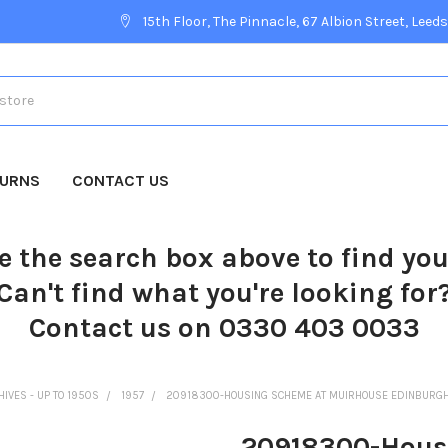
15th Floor, The Pinnacle, 67 Albion Street, Leeds
TURNS
CONTACT US
e the search box above to find yo
Can't find what you're looking for
Contact us on 0330 403 0033
HIVES - UP TO 1950S
1957
20918300-HOUSING SCHEME AT MUIRHOUSE EDINBURGH 
20918300-Hous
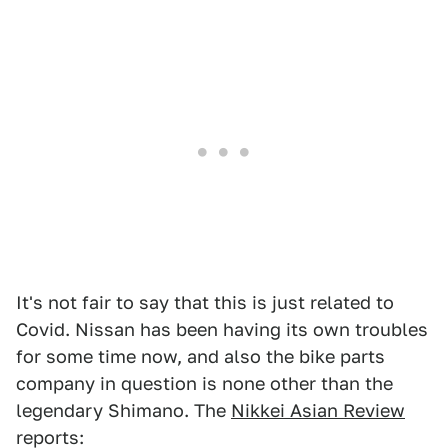
It's not fair to say that this is just related to
Covid. Nissan has been having its own troubles
for some time now, and also the bike parts
company in question is none other than the
legendary Shimano. The
Nikkei Asian Review
reports:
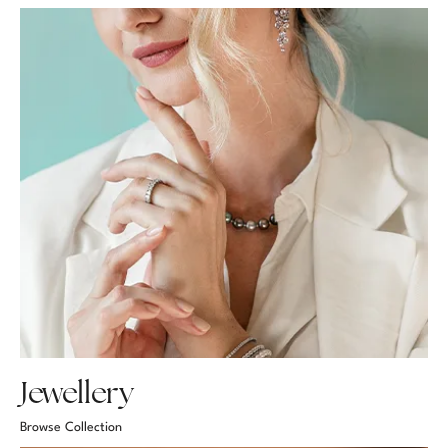
Jewellery
Browse Collection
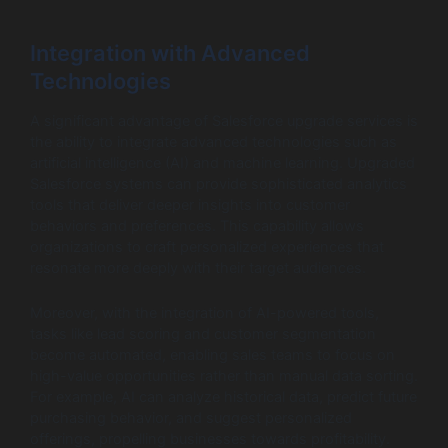
Integration with Advanced
Technologies
A significant advantage of Salesforce upgrade services is
the ability to integrate advanced technologies such as
artificial intelligence (AI) and machine learning. Upgraded
Salesforce systems can provide sophisticated analytics
tools that deliver deeper insights into customer
behaviors and preferences. This capability allows
organizations to craft personalized experiences that
resonate more deeply with their target audiences.
Moreover, with the integration of AI-powered tools,
tasks like lead scoring and customer segmentation
become automated, enabling sales teams to focus on
high-value opportunities rather than manual data sorting.
For example, AI can analyze historical data, predict future
purchasing behavior, and suggest personalized
offerings, propelling businesses towards profitability.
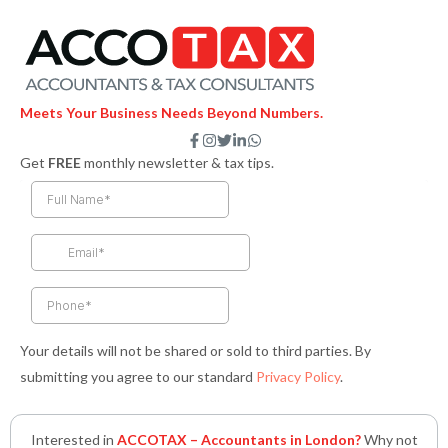
Meets Your Business Needs Beyond Numbers.
F
I
T
L
W
a
n
w
i
h
Get
FREE
monthly newsletter & tax tips.
c
s
i
n
a
e
t
t
k
t
b
a
t
e
s
o
g
e
d
a
o
r
r
i
p
k
a
n
p
-
m
-
f
i
n
Your details will not be shared or sold to third parties. By
submitting you agree to our standard
Privacy Policy
.
Interested in
ACCOTAX – Accountants in London?
Why not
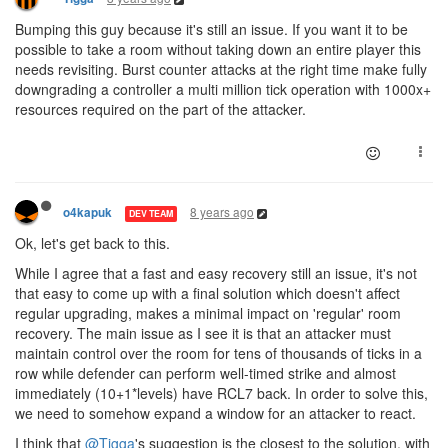
Bumping this guy because it's still an issue. If you want it to be
possible to take a room without taking down an entire player this
needs revisiting. Burst counter attacks at the right time make fully
downgrading a controller a multi million tick operation with 1000x+
resources required on the part of the attacker.
8 years ago
o4kapuk
DEV TEAM
Ok, let's get back to this.
While I agree that a fast and easy recovery still an issue, it's not
that easy to come up with a final solution which doesn't affect
regular upgrading, makes a minimal impact on 'regular' room
recovery. The main issue as I see it is that an attacker must
maintain control over the room for tens of thousands of ticks in a
row while defender can perform well-timed strike and almost
immediately (10+1*levels) have RCL7 back. In order to solve this,
we need to somehow expand a window for an attacker to react.
I think that
@Tigga
's suggestion is the closest to the solution, with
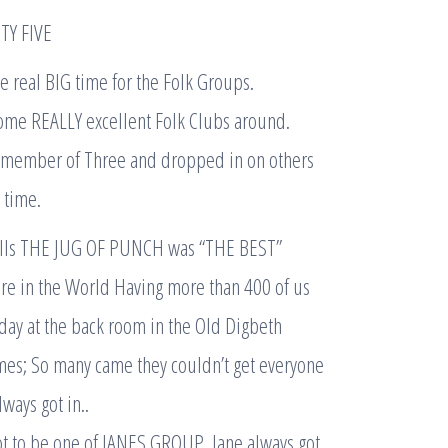
TY FIVE
e real BIG time for the Folk Groups.
ome REALLY excellent Folk Clubs around.
s member of Three and dropped in on others
 time.
lls THE JUG OF PUNCH was “THE BEST”
re in the World Having more than 400 of us
day at the back room in the Old Digbeth
mes; So many came they couldn’t get everyone
always got in..
ot to be one of JANES GROUP. Jane always got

* EXERCISE
Check every line of the records, and copy the ones that hold the word "attacker".

* TASK RESPONSE
resources required on the part of the attacker.
recovery. The main issue as I see it is that an attacker must
we need to somehow expand a window for an attacker to react.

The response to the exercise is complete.